Addressing a public gathering at Nochchiyagama in the north central province on December 30, Mahinda Rajapaksa, now the main opposition leader, said the Tamil National Alliance could make a political capital out of its support to the government.
Sri Lanka's main Tamil party TNA should not be allowed to achieve through its support to prime minister Ranil Wickremesinghe's government what it could not accomplish in the three-decade long civil war, ex-President Mahinda Rajapaksa has said, warning that the country cannot be divided.
Addressing a public gathering at Nochchiyagama in the north central province on December 30, Rajapaksa, now the main opposition leader, said the Tamil National Alliance (TNA) could make a political capital out of its support to the government.
"They should not be allowed to achieve through Constitution what they could not achieve through war," Rajapaksa said.
He was hinting at the TNA's support to Wickremesinghe to end the recent constitutional and political crisis which lasted for over 50 days.
Rajapaksa alluded that the TNA would make use of the support to win political autonomy through devious means when Wickremesinghe introduces a new Constitution.
"This country cannot be separated or divided, all must work in unison," Rajapaksa said.
The TNA stood against sacking of Wickremesinghe as Prime Minister by President Maithripala Sirisena on October 26 and replacing him with Rajapaksa, triggering an unprecedented constitutional and political crisis.
Sirisena also dissolved parliament when it appeared that Rajapaksa was not able to garner working majority.
The Supreme Court delivered a huge blow to both Sirisena and Rajapaksa when a 7-member bench unanimously ruled Siirsena's dissolving of parliament as unconstitutional. It led to Wickremesinghe being reinstated as prime minister.

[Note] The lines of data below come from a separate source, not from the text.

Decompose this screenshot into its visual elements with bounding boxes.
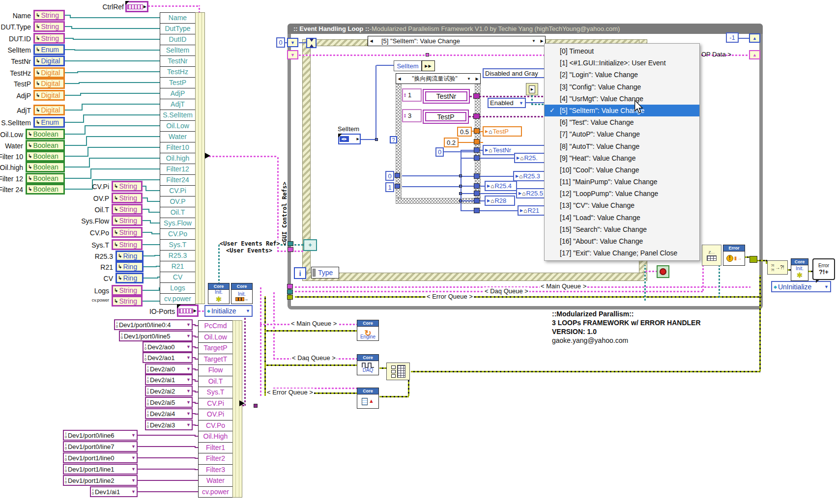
bundle1-row-Logs[interactable]: Logs [160,282,196,294]
slider-icon[interactable] [313,269,316,277]
merge-errors-icon[interactable]: ?!?!→?! [767,260,788,275]
menu-item-17[interactable]: [17] "Exit": Value Change; Panel Close [545,247,699,259]
property-node-R28[interactable]: ▶⌂R28 [485,196,515,206]
bundle2-row-Water[interactable]: Water [198,475,233,487]
bundle1-row-SelItem[interactable]: SelItem [160,45,196,56]
menu-item-1[interactable]: [1] <#1.GUI::Initialize>: User Event [545,57,699,69]
core-error-logger-icon[interactable]: Core▲ [357,388,379,409]
core-init-icon-resistor[interactable]: CoreInit.→ [231,283,253,304]
io-dropdown-icon[interactable]: ▼ [131,444,136,449]
bundle1-row-AdjP[interactable]: AdjP [160,88,196,99]
menu-item-10[interactable]: [10] "Cool": Value Change [545,164,699,176]
bundle2-row-TargetP[interactable]: TargetP [198,342,233,354]
control-ref-S.SelItem[interactable]: ↳Enum [33,117,65,128]
menu-item-9[interactable]: [9] "Heat": Value Change [545,152,699,164]
io-channel-Dev2/ai4[interactable]: I0Dev2/ai4▼ [145,408,193,419]
core-init-icon-star[interactable]: CoreInit.∗ [208,283,230,304]
bundle1-row-Filter10[interactable]: Filter10 [160,142,196,153]
stop-button[interactable] [657,265,669,278]
spinner-arrows-icon[interactable]: ▲▼ [404,113,406,118]
spinner-arrows-icon[interactable]: ▲▼ [404,93,406,98]
case-structure-header[interactable]: ◀"换向阀流量试验"▼▶ [396,73,481,84]
io-channel-Dev2/ao0[interactable]: I0Dev2/ao0▼ [143,341,193,352]
control-ref-Oil.Low[interactable]: ↳Boolean [26,129,65,140]
testnr-string-constant[interactable]: TestNr [423,89,470,104]
property-node-TestP[interactable]: ▶⌂TestP [483,126,522,137]
io-channel-Dev1/ai1[interactable]: I0Dev1/ai1▼ [90,486,138,497]
bundle1-row-R21[interactable]: R21 [160,261,196,272]
control-ref-Filter 10[interactable]: ↳Boolean [26,151,65,162]
control-ref-SelItem[interactable]: ↳Enum [33,44,65,55]
bundle2-row-OV.Pi[interactable]: OV.Pi [198,409,233,420]
menu-item-3[interactable]: [3] "Config": Value Change [545,81,699,93]
bundle1-row-OV.P[interactable]: OV.P [160,196,196,207]
bundle2-row-Filter1[interactable]: Filter1 [198,442,233,454]
property-node-R25.4[interactable]: ▶⌂R25.4 [485,181,517,191]
unbundle-icon[interactable]: ▶▶ [422,60,435,71]
constant-0-5[interactable]: 0.5 [457,127,472,137]
core-init-icon-right[interactable]: CoreInit.∗ [791,258,808,281]
io-channel-Dev1/port0/line5[interactable]: I0Dev1/port0/line5▼ [119,331,193,341]
control-ref-Oil.high[interactable]: ↳Boolean [26,162,65,172]
control-ref-TestHz[interactable]: ↳Digital [33,67,65,78]
control-ref-CV.Po[interactable]: ↳String [112,227,143,238]
merge-array-icon[interactable] [386,363,410,380]
control-ref-CV.Pi[interactable]: ↳String [112,181,143,192]
bundle2-row-Oil.T[interactable]: Oil.T [198,376,233,388]
menu-item-5[interactable]: ✓[5] "SelItem": Value Change [545,105,699,116]
io-dropdown-icon[interactable]: ▼ [131,467,136,472]
enum-dropdown-icon[interactable]: ▼ [244,308,250,313]
constant-0-2[interactable]: 0.2 [444,138,459,147]
bundle1-row-AdjT[interactable]: AdjT [160,99,196,110]
testnr-spinner[interactable]: ▲▼1 [402,88,422,102]
bundle1-row-CV[interactable]: CV [160,272,196,283]
bundle2-row-CV.Po[interactable]: CV.Po [198,420,233,432]
next-case-arrow-icon[interactable]: ▶ [474,77,480,81]
menu-item-12[interactable]: [12] "LoopPump": Value Change [545,188,699,199]
queue-flush-icon[interactable]: Z… [702,245,721,266]
tunnel-constant-1[interactable]: 1 [385,182,394,192]
control-ref-Logs[interactable]: ↳String [112,285,143,296]
bundle1-row-CV.Po[interactable]: CV.Po [160,228,196,240]
case-dropdown-icon[interactable]: ▼ [467,77,474,81]
io-dropdown-icon[interactable]: ▼ [186,344,191,349]
testp-spinner[interactable]: ▲▼3 [402,109,422,122]
io-channel-Dev2/ai1[interactable]: I0Dev2/ai1▼ [145,374,193,385]
prev-case-arrow-icon[interactable]: ◀ [396,77,403,81]
enabled-enum[interactable]: Enabled▼ [488,98,526,108]
io-dropdown-icon[interactable]: ▼ [186,411,191,416]
control-ref-cv.power[interactable]: ↳String [112,296,143,307]
menu-item-15[interactable]: [15] "Search": Value Change [545,224,699,235]
io-dropdown-icon[interactable]: ▼ [131,489,136,494]
shift-register-left-pink[interactable]: ▼ [287,50,298,59]
menu-item-6[interactable]: [6] "Test": Value Change [545,116,699,128]
io-dropdown-icon[interactable]: ▼ [131,478,136,483]
bundle1-row-TestHz[interactable]: TestHz [160,66,196,78]
iteration-constant[interactable]: -1 [726,32,739,43]
control-ref-Name[interactable]: ↳String [33,10,65,21]
bundle1-row-DutType[interactable]: DutType [160,23,196,34]
bundle1-row-Oil.Low[interactable]: Oil.Low [160,120,196,132]
bundle1-row-Sys.Flow[interactable]: Sys.Flow [160,218,196,229]
control-ref-Oil.T[interactable]: ↳String [112,204,143,215]
menu-item-13[interactable]: [13] "CV": Value Change [545,199,699,211]
io-channel-Dev2/ai0[interactable]: I0Dev2/ai0▼ [145,364,193,374]
bundle1-row-Name[interactable]: Name [160,12,196,24]
enum-dropdown-icon[interactable]: ▼ [518,101,523,106]
menu-item-7[interactable]: [7] "AutoP": Value Change [545,128,699,140]
case-dropdown-icon[interactable]: ▼ [532,39,539,43]
tunnel-constant-0[interactable]: 0 [385,171,394,181]
menu-item-11[interactable]: [11] "MainPump": Value Change [545,176,699,188]
control-ref-R21[interactable]: ↳Ring [115,261,144,272]
shift-register-right-pink[interactable]: ▲ [749,50,760,59]
prev-case-arrow-icon[interactable]: ◀ [368,39,375,43]
bundle2-row-Sys.T[interactable]: Sys.T [198,387,233,398]
control-ref-Water[interactable]: ↳Boolean [26,140,65,151]
menu-item-14[interactable]: [14] "Load": Value Change [545,212,699,224]
bundle2-row-Filter2[interactable]: Filter2 [198,453,233,465]
menu-item-4[interactable]: [4] "UsrMgt": Value Change [545,93,699,105]
type-specifier[interactable]: Type [311,267,339,279]
initialize-enum[interactable]: ◆Initialize▼ [204,305,253,317]
shift-register-left-blue[interactable]: ▼ [287,38,298,47]
io-dropdown-icon[interactable]: ▼ [131,455,136,460]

Rajapaksa's war effort in crushing the LTTE's 30-year-old campaign to carve out a separate homeland for the minority Tamils has endeared him to the 74 per cent of the Sinhala majority.
He aims to convert the Sinhala goodwill to votes after he was ousted by a popular movement for reforms backed by both the Sinhala majority and the minority communities in 2015.
The TNA had backed Sirisena's victory in 2015 and anticipated action on introduction of a new Constitution which guaranteed political freedom for Tamil minority in the north and east provinces.
However, Rajapaksa's opposition has whipped up Sinhala majority nationalism to scuttle the effort.
His new party the Sri Lanka Podujana Peramuna (SLPP) swept the local polls held in February this year in the Sinhala-dominated areas.
Sri Lanka's main Tamil party demands devolution of powers in the new Constitution to resolve ethnic issues.
The Tamil minority seeks a power devolution arrangement to give autonomy to the traditional Tamil regions in the north and east of the island.
The Tamils had stayed away from both previous Constitution making processes in 1972 and 1978.
Unhappy with sharing of power, the Tamils demanded self determination in 1976 which was later converted to a bloody military campaign carried out by the LTTE. The armed Tamil group fought a guerrilla war to create a separate Tamil state.
With the LTTE's military defeat in 2009, following the death its supremo Velupillai Prabhakaran, the moderate Tamils parties have consented to the realisation of Tamil demands through consultation.
According to the government figures, around 20,000 people are missing due to various conflicts including the civil war with Lankan Tamils in the north and east which claimed at least 100,000 lives.According to UN figures, up to 40,000 civilians were killed by security forces during Rajapaksa's regime that brought an end to the three-decade long civil war.